You are viewing a plain text version of this content. The canonical link for it is here.
Posted to commits@kafka.apache.org by jg...@apache.org on 2018/03/15 07:09:53 UTC

[kafka] branch trunk updated: KAFKA-6653; Complete delayed operations even when there is lock contention (#4704)

This is an automated email from the ASF dual-hosted git repository.

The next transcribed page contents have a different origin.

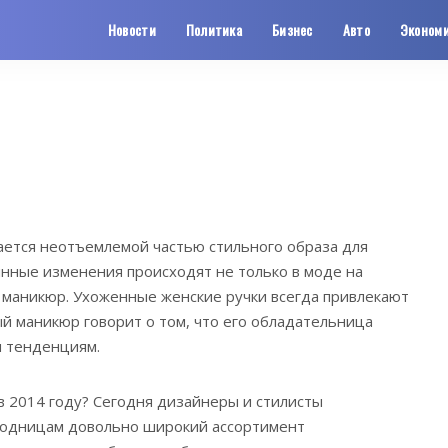
Новости
Политика
Бизнес
Авто
Эконом
ается неотъемлемой частью стильного образа для
нные изменения происходят не только в моде на
а маникюр. Ухоженные женские ручки всегда привлекают
й маникюр говорит о том, что его обладательница
 тенденциям.
 в 2014 году? Сегодня дизайнеры и стилисты
модницам довольно широкий ассортимент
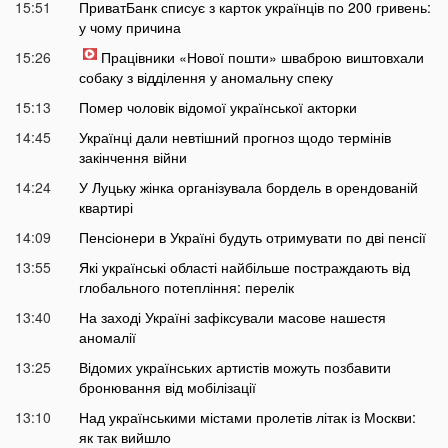
15:51
ПриватБанк списує з карток українців по 200 гривень:
у чому причина
15:26
Працівники «Нової пошти» шваброю виштовхали
собаку з відділення у аномальну спеку
15:13
Помер чоловік відомої української акторки
14:45
Українці дали невтішний прогноз щодо термінів
закінчення війни
14:24
У Луцьку жінка організувала бордель в орендованій
квартирі
14:09
Пенсіонери в Україні будуть отримувати по дві пенсії
13:55
Які українські області найбільше постраждають від
глобального потепління: перелік
13:40
На заході Україні зафіксували масове нашестя
аномалії
13:25
Відомих українських артистів можуть позбавити
бронювання від мобілізації
13:10
Над українськими містами пролетів літак із Москви:
як так вийшло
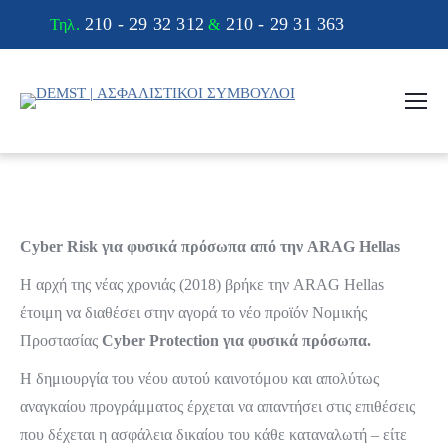
210 - 29 32 312
210 - 29 31 363
Τηλ.
&
Cyber
Risk
για φυσικά πρόσωπα από την
ARAG
Hellas
Η αρχή της νέας χρονιάς (2018) βρήκε την ARAG Hellas
έτοιμη να διαθέσει στην αγορά το νέο προϊόν Νομικής
Προστασίας
Cyber
Protection
για φυσικά πρόσωπα.
Η δημιουργία του νέου αυτού καινοτόμου και απολύτως
αναγκαίου προγράμματος έρχεται να απαντήσει στις επιθέσεις
που δέχεται η ασφάλεια δικαίου του κάθε καταναλωτή – είτε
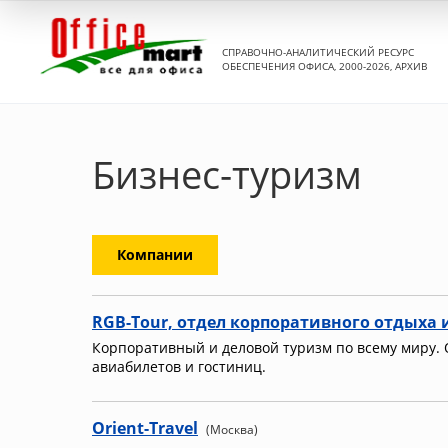
СПРАВОЧНО-АНАЛИТИЧЕСКИЙ РЕСУРС
ОБЕСПЕЧЕНИЯ ОФИСА, 2000-2026, АРХИВ
Бизнес-туризм
Компании
RGB-Tour, отдел корпоративного отдыха 
Корпоративный и деловой туризм по всему миру.
авиабилетов и гостиниц.
Orient-Travel
(Москва)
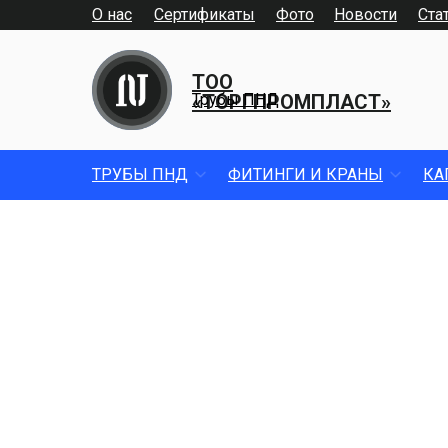
О нас
Сертификаты
Фото
Новости
Ста
ТОО
«ТОРГПРОМПЛАСТ»
Трубы ПНД
ТРУБЫ ПНД
ФИТИНГИ И КРАНЫ
КА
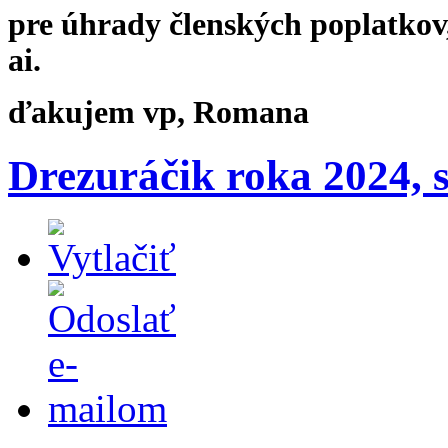
pre úhrady členských poplatkov
ai.
ďakujem vp, Romana
Drezuráčik roka 2024, 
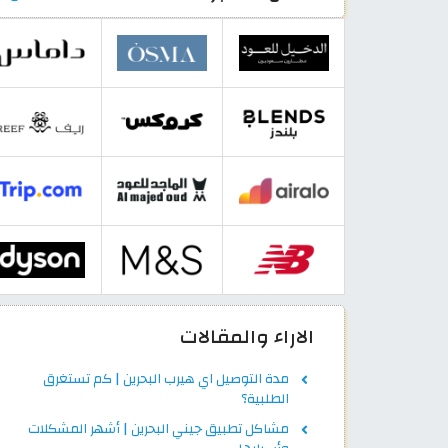
الاراء والمقالات
مدة التوصيل اي هيرب البحرين | كم تستغرق
الطلبية؟
مشاكل تطبيق جيني البحرين | أشهر المشكلات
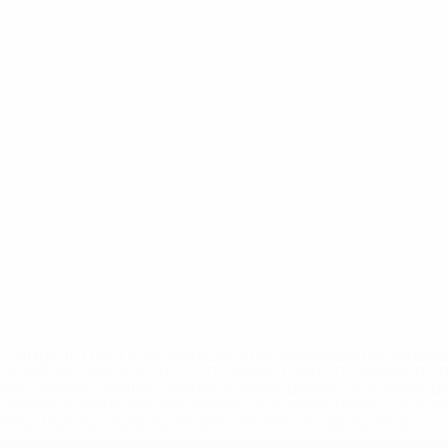
='https://ru.uefa.com/insideuefa/mediaservices/mediarel
%D0%B5%D1%84%D0%B0-%D0%B8%D1%81%D0%BA%D0%B
B8%D0%B8%D1%81%D0%BA%D0%B8%D0%B5-%D0%BA%D0
D1%80%D0%BD%D1%8B%D0%B5-%D0%B8%D0%B7-%D0%B
83%D1%80%D0%BD%D0%B8%D1%80%D0%BE%D0%B2/' >По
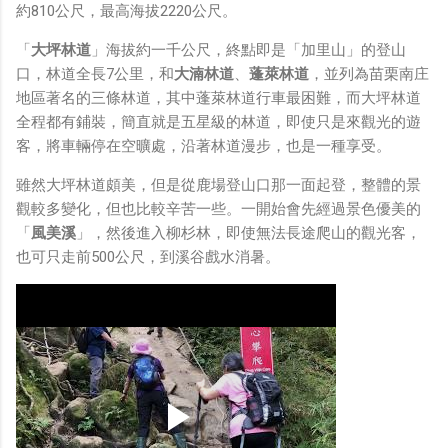
約810公尺，最高海拔2220公尺。
「
大坪林道
」海拔約一千公尺，終點即是「加里山」的登山
口，林道全長7公里，和
大湳林道
、
蓬萊林道
，並列為苗栗南庄
地區著名的三條林道，其中蓬萊林道行車最困難，而大坪林道
全程都有鋪裝，簡直就是五星級的林道，即使只是來觀光的遊
客，將車輛停在空曠處，沿著林道漫步，也是一種享受。
雖然大坪林道頗美，但是從鹿場登山口那一面起登，整體的景
觀較多變化，但也比較辛苦一些。一開始會先經過景色優美的
「
風美溪
」，然後進入柳杉林，即使無法長途爬山的觀光客，
也可只走前500公尺，到溪谷戲水消暑。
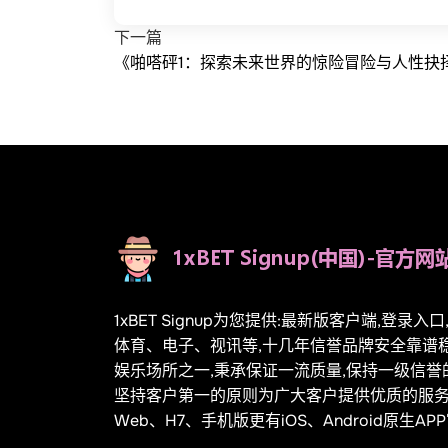
下一篇
《啪嗒砰1：探索未来世界的惊险冒险与人性抉
1xBET Signup为您提供:最新版客户端,登录入
体育、电子、视讯等,十几年信誉品牌安全靠谱稳
娱乐场所之一,秉承保证一流质量,保持一级信誉
坚持客户第一的原则为广大客户提供优质的服
Web、H7、手机版更有iOS、Android原生A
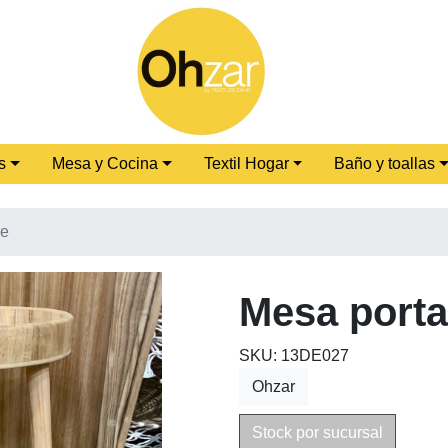
s
Mesa y Cocina
Textil Hogar
Baño y toallas
de
Mesa porta
SKU: 13DE027
Ohzar
Stock por sucursal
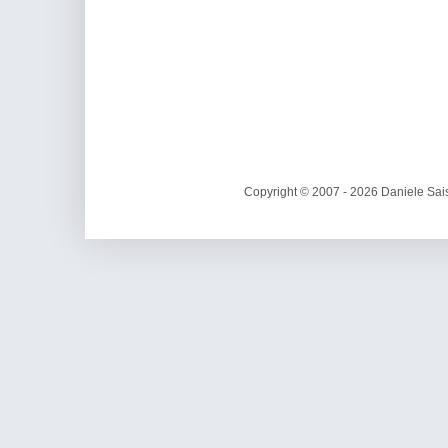
Copyright © 2007 - 2026 Daniele Sais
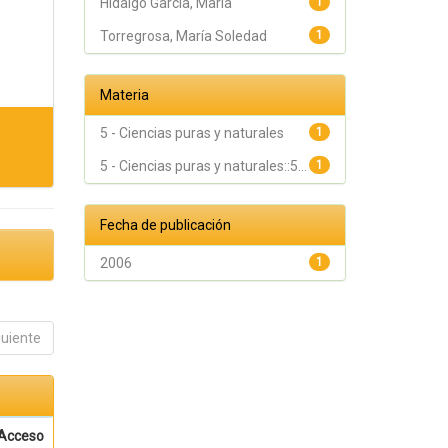
Hidalgo García, María
1
Torregrosa, María Soledad
1
Materia
5 - Ciencias puras y naturales
1
5 - Ciencias puras y naturales::5...
1
Fecha de publicación
2006
1
guiente
Acceso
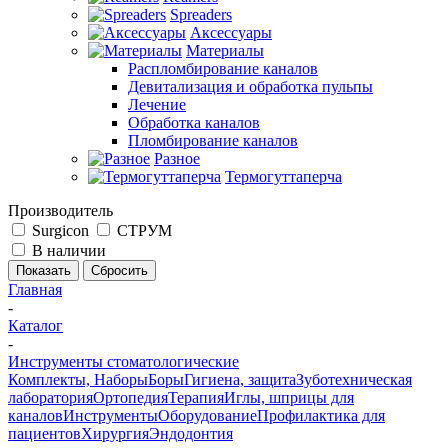
Spreaders
Аксессуары
Материалы
Распломбирование каналов
Девитализация и обработка пульпы
Лечение
Обработка каналов
Пломбирование каналов
Разное
Термогуттаперча
Производитель
Surgicon
СТРУМ
В наличии
Сбросить
Главная
-
Каталог
-
Инструменты стоматологические
Комплекты, Наборы
Боры
Гигиена, защита
Зуботехническая
лаборатория
Ортопедия
Терапия
Иглы, шприцы для
каналов
Инструменты
Оборудование
Профилактика для
пациентов
Хирургия
Эндодонтия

jgus pushed a commit to branch trunk
in repository https://gitbox.apache.org/repos/asf/kafka.git


The following commit(s) were added to refs/heads/trunk by this push:
     new 5cdb951  KAFKA-6653; Complete delayed operations even when there is lock contention (#4704)
5cdb951 is described below

commit 5cdb951091129b530326140aa711f0b61c446f06
Author: Rajini Sivaram <ra...@googlemail.com>
AuthorDate: Thu Mar 15 07:09:48 2018 +0000

    KAFKA-6653; Complete delayed operations even when there is lock contention (#4704)
    
    If there is lock contention while multiple threads check if a delayed operation may be completed (e.g. a produce request with acks=-1), the threads perform completion only if the lock is free, to avoid deadlocks. This leaves a timing window when an operation becomes ready to complete after another thread has acquired the lock and performed the check for completion, but not yet released the lock. The PR adds an additional flag to ensure that the operation is completed in this case.
---
 .../main/scala/kafka/server/DelayedOperation.scala |  37 +++-
 .../unit/kafka/server/DelayedOperationTest.scala   | 246 ++++++++++++++-------
 2 files changed, 197 insertions(+), 86 deletions(-)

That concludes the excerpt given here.